If we could foster the heart of a daughter towards men. If they could foster the heart of a father towards us. Wouldn’t that be a beautiful thing?
“The way I think about you is not right. But my heart for you is good.” He says with a regretful sadness. I get it. I often feel like I’m teetering on the edge of animal and angel. That there are parts of me that are so filled with light, and then there are dark corners where it seems that not even a tiny pinpoint of sun can get through. My dark room isn’t lust, like Al’s, but it’s a room called anger. And another one that’s called resentment. I walk away from our final encounter and I can feel the Spirit teaching me something else through my friendship with Al. If I don’t let God in those dark rooms, if I don’t get a sledgehammer and start busting out walls to let the light of God in, it will become second nature. I will walk in that room and not even see the difference.
We were moving away. Before we left I gave Al the news and his words to me were, “My heart is breaking.” I assured him that I have friends here that if he needs anything, to call me and I will send help. “I don’t want your friends, I want you, mija.”
“I see myself in your eyes for the very last time.” He says wistfully. Oh how that struck me as so profound right then. Indeed, we do see our reflection in others. Sometimes, we are repulsed by what we see. Sometimes, we are filled with a sense of recognition. In his eyes, I see myself. I see the way I am, and the way I want to be. And oh, the reminder that we are never a finished work – even at age 78.

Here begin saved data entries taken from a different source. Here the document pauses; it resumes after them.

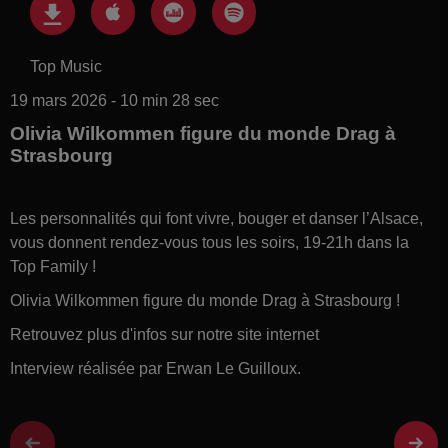
Top Music
19 mars 2026 - 10 min 28 sec
Olivia Wilkommen figure du monde Drag à
Strasbourg
Les personnalités qui font vivre, bouger et danser l’Alsace,
vous donnent rendez-vous tous les soirs, 19-21h dans la
Top Family !
Olivia Wilkommen figure du monde Drag à Strasbourg !
Retrouvez plus d'infos sur notre site internet
Interview réalisée par Erwan Le Guilloux.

We said our goodbyes and tearfully parted ways. I don’t know if will see Al again in this life or not. I will treasure the time I knew him, and what he taught me.
That I am mija. Daughter. That identity can change everything. That light can pierce darkness and create life-giving beauty. Thank you, Al. I hope I see you on the other side.
3 thoughts on “What a Homeless Man Taught Me About Identity”
Beautifully expressed, dear Evie! Thank you for sharing!
So beautiful. Thank you for sharing.